Les événements se précipitaient maintenant à là vitesse de l'éclair. Encore clandestin, Lénine avait donné à la Révolution un nouveau mot d'ordre «Tout le pouvoir aux Soviets! A bas le Gouvernement provisoire »

Le 7 Octobre, le colonel Thompson, inquiet, télégraphia à Washington

« BOLCHEVIKS CHERCHENT MAINTENANT CONTROLER CONGRES PANRUSSE DES SOVIETS D'OUVRIERS ET DE SOLDATS CONVOQUE ICI CE MOIS. S'ILS RÉUSSISSENT CONSTITUERONT NOUVEAU GOUVERNEMENT. RESULTAT DESASTREUX ABOUTISSANT PROBABLEMENT PAIX SEPAREE. EMPLOYONS TOUS MOYENS MAIS DEVONS AVOIR AIDE IMMEDIATE SINON -TOUS EFFORTS SERONT TROP TARD ».

Le 3 novembre, une conférence secrète des chefs militaires alliés en Russie se tint dans le bureau du colonel Thompson: Que fallait-il faire pour arrêter les Bolchéviks? Le général Niessel, chef de la mission militaire française, attaqua violemment le Gouvernement provisoire pour son incapacité et traita les soldats russes de «chiens jaunes», ce qui provoqua, la sortie de la pièce d'un général russe, rouge de colère.

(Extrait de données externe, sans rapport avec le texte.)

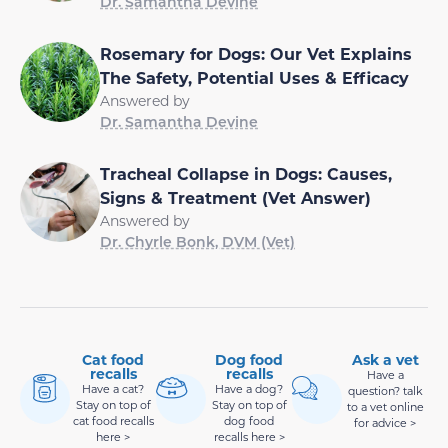
Dr. Samantha Devine
Rosemary for Dogs: Our Vet Explains
The Safety, Potential Uses & Efficacy
Answered by
Dr. Samantha Devine
Tracheal Collapse in Dogs: Causes,
Signs & Treatment (Vet Answer)
Answered by
Dr. Chyrle Bonk, DVM (Vet)
Cat food
Dog food
Ask a vet
recalls
recalls
Have a
Have a cat?
Have a dog?
question? talk
Stay on top of
Stay on top of
to a vet online
cat food recalls
dog food
for advice >
here >
recalls here >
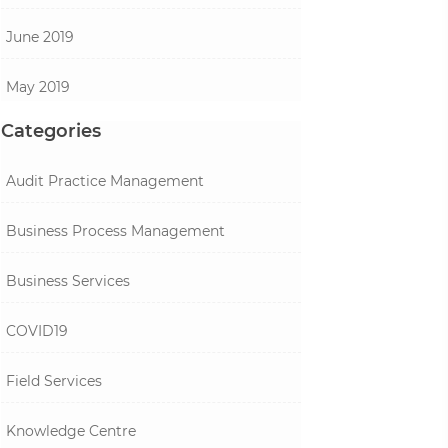
June 2019
May 2019
Categories
Audit Practice Management
Business Process Management
Business Services
COVID19
Field Services
Knowledge Centre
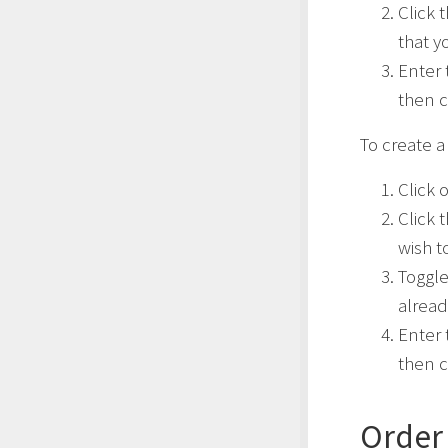
Click 
that y
Enter 
then c
To create a 
Click 
Click 
wish t
Toggl
alread
Enter 
then c
Order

Le général Knox reprocha aux Américains de n'avoir pas soutenu Kornilov.

  • Cela ne m'intéresse pas de raffermir Kérenski et son Gouvernement provisoire, cria-t-il à Robins. Il est incompétent, incapable et nul. Vous auriez dû être avec Kornilov.

- Et bien, mon général, répondit Robins, vous étiez avec Kornilov !

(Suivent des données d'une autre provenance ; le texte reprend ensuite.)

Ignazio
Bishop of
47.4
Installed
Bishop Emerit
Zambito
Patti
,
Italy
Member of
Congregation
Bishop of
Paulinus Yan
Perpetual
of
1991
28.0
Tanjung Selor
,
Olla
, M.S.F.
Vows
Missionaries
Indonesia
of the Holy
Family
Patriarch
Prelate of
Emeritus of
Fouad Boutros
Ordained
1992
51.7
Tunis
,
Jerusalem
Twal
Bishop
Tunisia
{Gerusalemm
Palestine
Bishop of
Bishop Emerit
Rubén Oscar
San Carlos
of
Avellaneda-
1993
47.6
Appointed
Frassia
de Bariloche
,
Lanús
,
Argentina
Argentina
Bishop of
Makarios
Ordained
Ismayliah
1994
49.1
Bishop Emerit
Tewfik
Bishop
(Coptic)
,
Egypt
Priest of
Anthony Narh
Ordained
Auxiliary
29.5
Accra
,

Le général anglais rougit: « La seule chose possible en Russie, c'est une dictature militaire, dit-il. Ces gens ont besoin d'un fouet !

- Mon général, dit Robins. Vous pourrez vous trou­ver en présence d'une dictature d'un tout autre genre.

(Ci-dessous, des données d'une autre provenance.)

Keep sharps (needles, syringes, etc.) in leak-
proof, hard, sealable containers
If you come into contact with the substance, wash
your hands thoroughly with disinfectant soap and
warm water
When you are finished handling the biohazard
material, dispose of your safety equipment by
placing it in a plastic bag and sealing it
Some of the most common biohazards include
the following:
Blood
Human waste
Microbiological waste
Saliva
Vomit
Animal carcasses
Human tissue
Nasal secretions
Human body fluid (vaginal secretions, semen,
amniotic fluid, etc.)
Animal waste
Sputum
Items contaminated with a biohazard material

- Vous pensez à cette bande de Bolchéviks ?

- Oui, c'est à eux que je pense.

- Robins, dit le général Knox, vous n’êtes pas un militaire et vous ne comprenez rien aux affaires militaires. Les militaires savent comment agir avec des gens de cette sorte : on les prend et on les fusille !

- Oui si on les attrape ! J'admets, mon général, ne rien connaître aux choses militaires, mais je m'y connais en questions populaires : j’ai travaillé avec le peuple toute ma vie. J ai été voir ce qui se passe en Russie, et je pense que nous avons affaire à un problème populaire.

Le 7 novembre 1917, quatre jours après, cette conférence, les Bolchéviks prenaient le pouvoir en Russie.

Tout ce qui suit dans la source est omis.